The Federal Unemployment Tax Act (FUTA) imposes a payroll tax on employers, based on the wages they pay to their employees. You don't withhold the FUTA tax from an employee's wages; the business itself must pay this tax.
Liability for tax. You must pay the FUTA tax if during the current or the preceding calendar year you meet either of the following tests:
Once you meet either of the tests, you become liable for the FUTA tax for the entire calendar year and for the next calendar year as well. For example, if you first met the 1-in-20 test in December 2001, you would have been responsible for the tax with respect to the wages you paid during the entire 2001 calendar year as opposed to just the wages you paid after you met the test. You would also continue to be liable for the FUTA tax during the 2002 calendar year, even if you fail to meet both the wages-paid test and the 1-in-20 test during that year.
Computing the tax. The FUTA tax is imposed at a single flat rate on the first $7,000 of wages that you pay each employee.
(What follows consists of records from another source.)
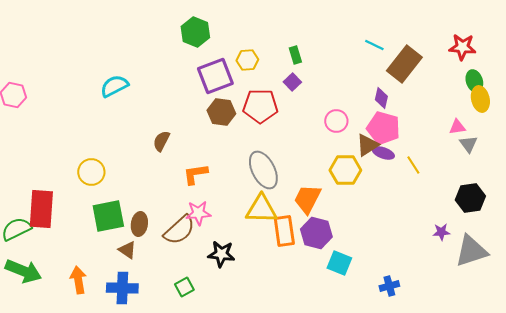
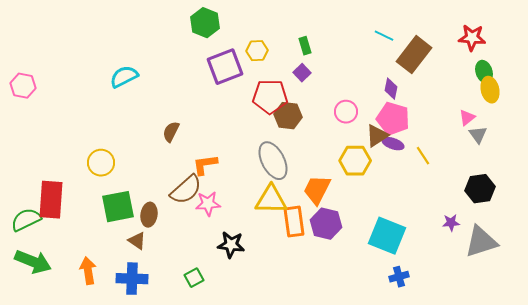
brown hexagon: (221, 112) -> (288, 116), moved
pink triangle: (457, 127) -> (467, 118), turned -30
brown semicircle: (179, 230) -> (186, 190), moved
cyan square: (339, 263) -> (387, 236), moved, size x1.5

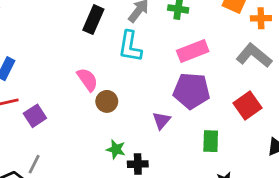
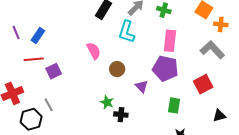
pink rectangle: (193, 51) -> (170, 41), turned -70
brown circle: (107, 101) -> (117, 69), moved
purple triangle: (162, 120) -> (142, 86), turned -32
gray line: (34, 164) -> (49, 105), turned -64

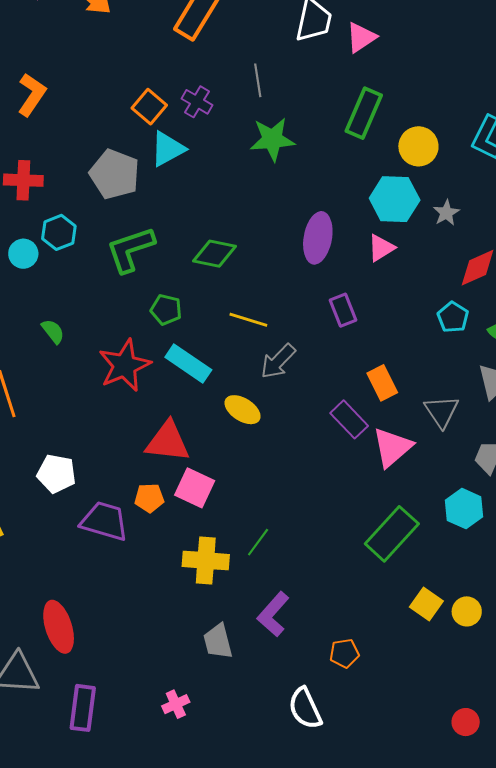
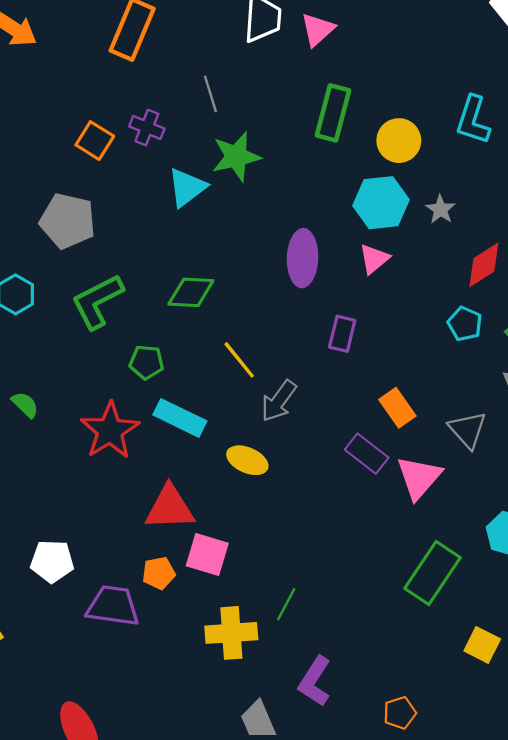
cyan triangle: (168, 149) -> (187, 187), moved
purple rectangle: (343, 310) -> (342, 334), turned 44
yellow line: (248, 320) -> (239, 360), turned 42

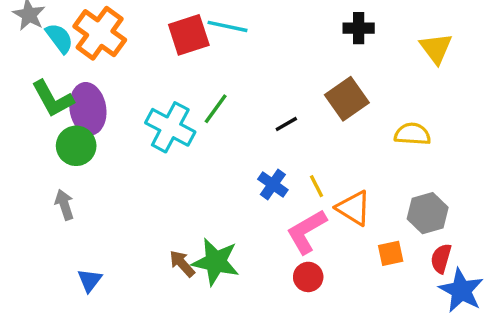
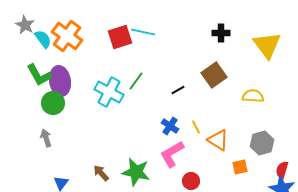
yellow triangle: (436, 48) -> (267, 45), size x1.4
pink L-shape: (307, 232) -> (172, 154), moved
red semicircle: (441, 258) -> (282, 170), moved
brown arrow: (182, 264) -> (101, 173), moved

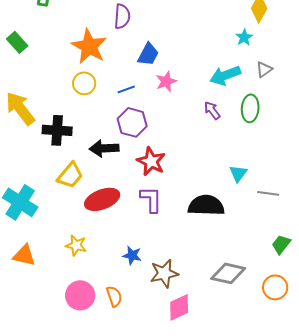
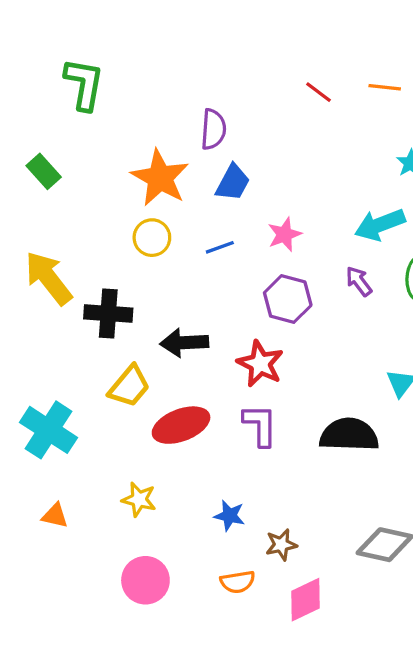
blue trapezoid: (148, 54) -> (233, 183), moved
purple hexagon: (132, 122) -> (288, 299), moved
orange triangle: (24, 255) -> (55, 516), size x0.7
brown star: (164, 273) -> (281, 545), size x0.7
orange semicircle: (114, 296) -> (238, 582), moved, turned 100

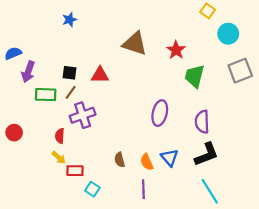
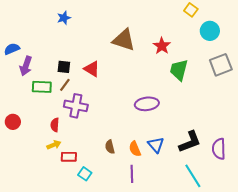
red triangle: (100, 75) -> (92, 69), turned 30
purple ellipse: (160, 113) -> (147, 104), turned 70
purple cross: (83, 115) -> (76, 106), turned 30
purple semicircle: (202, 122) -> (219, 149), moved
yellow arrow: (59, 158) -> (54, 145), turned -64

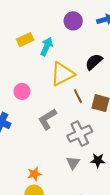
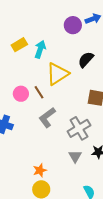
purple circle: (73, 21) -> (73, 25), moved
brown line: (78, 96) -> (39, 92), moved

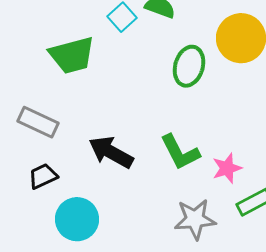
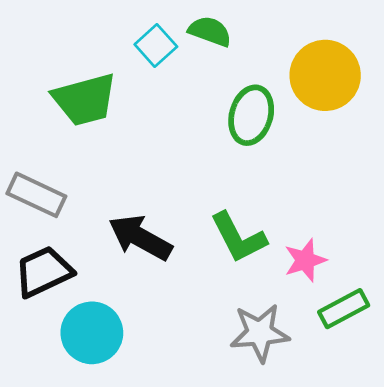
black trapezoid: (43, 176) -> (43, 272), size x1.4

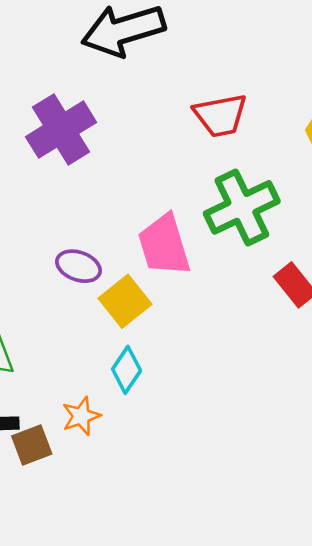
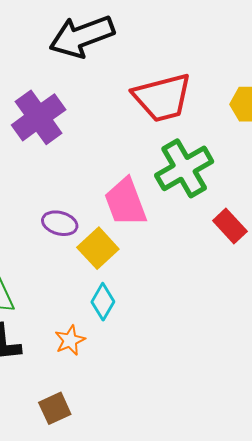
red trapezoid: (220, 115) -> (162, 98), size x1.4
brown square: (32, 445) -> (55, 408), moved

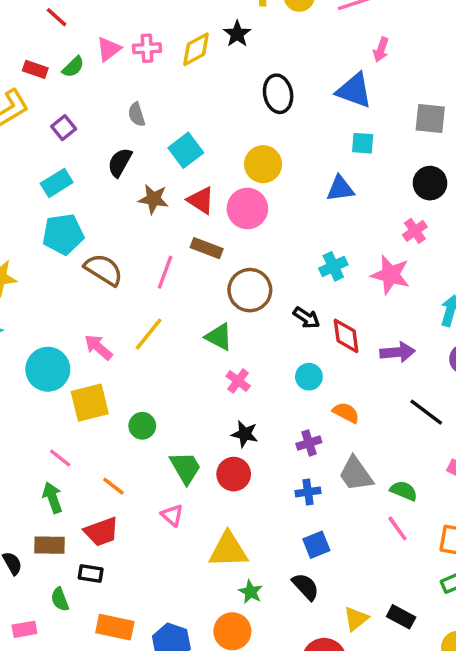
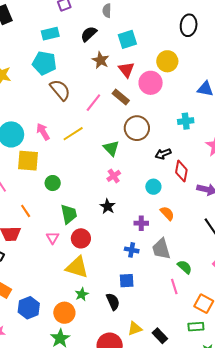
cyan cross: (333, 266) -> (186, 121), moved
black arrow: (307, 318) -> (163, 154), turned 105
red circle: (234, 474) -> (81, 238), moved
Once an employee's wages for the calendar year exceed $7,000, you have no further FUTA liability for that employee for the year.
The FUTA tax rate is a flat 6.2 percent. However, you can generally claim credits against your gross FUTA tax to reflect the state unemployment taxes you pay. If you paid all your state unemployment taxes on time, and before the due date of your FUTA tax return, you'll be allowed to claim a credit equal to 5.4 percent of your federally taxable wages. This will effectively reduce the FUTA tax rate to 0.8 percent. The fact that your actual state tax rate is far below 5.4 percent doesn't matter — the federal credit is fixed at that rate.
The FUTA tax is scheduled to decrease to 6.0 percent, which means an effective rate of 0.6 percent, effective January 1, 2008. However, this decrease has been postponed in the past and may well be postponed in the future.